Le roman de Baudelaire





Le roman de Baudelaire est le premier roman de Pierre-Adrien Marciset. Né en 1988, il vit à Paris et se consacre à l’étude de la figure du Diable dans les littératures européennes. Le roman de Baudelaire reprend son thème de prédilection, à travers un Paris sombre et étrange.

Le contexte du Roman de Baudelaire

Après l’échec des politiciens, la France est divisée entre trois maisons principales. : les Dulac, les Arcadets et les Byron.

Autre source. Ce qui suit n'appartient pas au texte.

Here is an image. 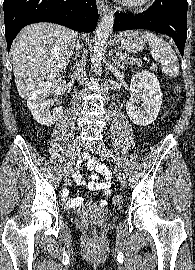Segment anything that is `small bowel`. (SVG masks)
Masks as SVG:
<instances>
[{"mask_svg": "<svg viewBox=\"0 0 195 270\" xmlns=\"http://www.w3.org/2000/svg\"><path fill=\"white\" fill-rule=\"evenodd\" d=\"M82 160L86 162L88 169L96 172L89 176L87 187L92 191H102L105 196H109L111 193L113 178L111 170L104 162H101L87 154L83 155ZM98 174L104 178L103 181L98 180ZM76 181L79 184L85 183L79 176L76 177ZM82 203L83 199L81 197L67 200V205L70 207L79 206ZM102 204H106V201H102Z\"/></svg>", "mask_w": 195, "mask_h": 270, "instance_id": "1", "label": "small bowel"}]
</instances>
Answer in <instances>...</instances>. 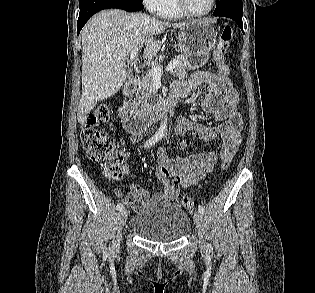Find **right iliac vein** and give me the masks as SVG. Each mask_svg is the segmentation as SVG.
Returning a JSON list of instances; mask_svg holds the SVG:
<instances>
[{
  "label": "right iliac vein",
  "mask_w": 315,
  "mask_h": 293,
  "mask_svg": "<svg viewBox=\"0 0 315 293\" xmlns=\"http://www.w3.org/2000/svg\"><path fill=\"white\" fill-rule=\"evenodd\" d=\"M128 218V212L125 208L121 209L118 213V218H117V236H116V240L113 244V249H116L119 245V242L121 240V231H122V227L124 226V224L126 223Z\"/></svg>",
  "instance_id": "right-iliac-vein-1"
}]
</instances>
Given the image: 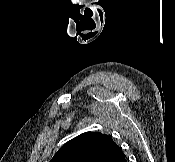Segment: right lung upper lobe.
<instances>
[{
	"instance_id": "right-lung-upper-lobe-1",
	"label": "right lung upper lobe",
	"mask_w": 175,
	"mask_h": 162,
	"mask_svg": "<svg viewBox=\"0 0 175 162\" xmlns=\"http://www.w3.org/2000/svg\"><path fill=\"white\" fill-rule=\"evenodd\" d=\"M124 157L108 135L86 132L65 143L50 162H120Z\"/></svg>"
}]
</instances>
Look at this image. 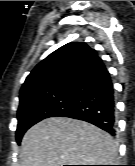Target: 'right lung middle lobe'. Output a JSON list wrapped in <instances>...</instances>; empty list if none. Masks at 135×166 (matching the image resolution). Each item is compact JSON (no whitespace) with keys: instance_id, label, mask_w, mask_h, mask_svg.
I'll list each match as a JSON object with an SVG mask.
<instances>
[{"instance_id":"obj_1","label":"right lung middle lobe","mask_w":135,"mask_h":166,"mask_svg":"<svg viewBox=\"0 0 135 166\" xmlns=\"http://www.w3.org/2000/svg\"><path fill=\"white\" fill-rule=\"evenodd\" d=\"M73 97L70 86L59 88L51 94L19 105L16 140L19 144L24 133L37 122L53 117L58 111L65 109Z\"/></svg>"}]
</instances>
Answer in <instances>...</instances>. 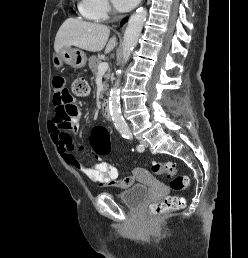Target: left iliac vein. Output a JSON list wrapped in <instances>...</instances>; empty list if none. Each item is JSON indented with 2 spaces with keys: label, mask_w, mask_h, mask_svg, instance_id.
Returning <instances> with one entry per match:
<instances>
[{
  "label": "left iliac vein",
  "mask_w": 248,
  "mask_h": 258,
  "mask_svg": "<svg viewBox=\"0 0 248 258\" xmlns=\"http://www.w3.org/2000/svg\"><path fill=\"white\" fill-rule=\"evenodd\" d=\"M141 145H142L144 148H146V147H148V142H147L146 140H144V139H141Z\"/></svg>",
  "instance_id": "1"
}]
</instances>
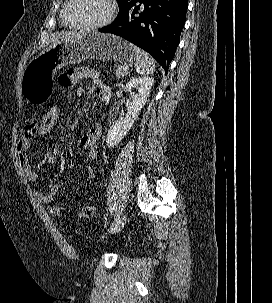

Chacun y joue de ses particularités et de ses réseaux pour être la maison la plus influente. À Paris, où se situe l’intrigue, les journées sont découpées en trois tranches, sorte de compromis afin de ne pas épuiser les ressources des trois maisons :

 

  • de 2 à 10 heures, la pègre prospère sous le regard des Arcadet.
  • de 10 à 18 heures voit la maison Byron veiller sur le commun des mortels.
  • de 18 à 2 heures les Dulac sont souverains.

 

Charles Byron, jeune maître de sa maison, recherche son ancienne petite amie, disparue depuis plusieurs jours : Malika. Accompagner de son garde du corps et de son porte-voix, il traverse un Paris obscur et dérangeant.

Mais à force d’aller trop loin, tous trois risques de rencontrer bien plus que ce qu’ils sont venus chercher.

Entre folie et fantastique

Le roman de Baudelaire m’a laissé sur un doute : est-ce que le personnage principal grimpe doucement dans la folie ou bien le fantastique est-il bien présent ? Connaissant le thème de prédilection de l’auteur, je pencherai pour la seconde option. Mais l’une des figures du Diable n’est -elle pas la folie ?

De ce qui transparaît au départ comme une folie émerge un fantastique malveillant et manipulateur.

Un soupçon de Machiavel

J’ai particulièrement aimé dans Le Roman de Baudelaire les conseils en matière de politique et de stratégie. Le contexte d’influence et de guerre larvée entre les grandes maisons se prête à cette dimension et les réflexions des différents protagonistes rappellent le Prince de Machiavel.

Charles Byron, même s’il n’en a pas l’air par sa fragile apparence, est un fin politicien et quelqu’un de charismatique.

Un décollage fastidieux

Le roman de Baudelaire m’a convaincu. Cependant, l’histoire est longue à démarrer et j’ai eu de mal à entrer dedans. Cela est dû au style narratif de l’auteur, un peu lourd au premier abord.

En 136 pages, Pierre-Adrien Marciset livre un Paris sombre et décadent.

Si vous faites du jeu de rôle, ce Paris du roman de Baudelaire m’a fait penser au Monde des Ténèbres. Une très bonne inspiration donc.

Vous pourrez en tirer, en plus d’un bon moment de lecture, des idées de personnages pour vos chroniques.

Après tout, le Diable est dans les détails

Le roman de Baudelaire est édité chez 5 sens éditions, et vous l’obtiendrez pour 13,9 euros.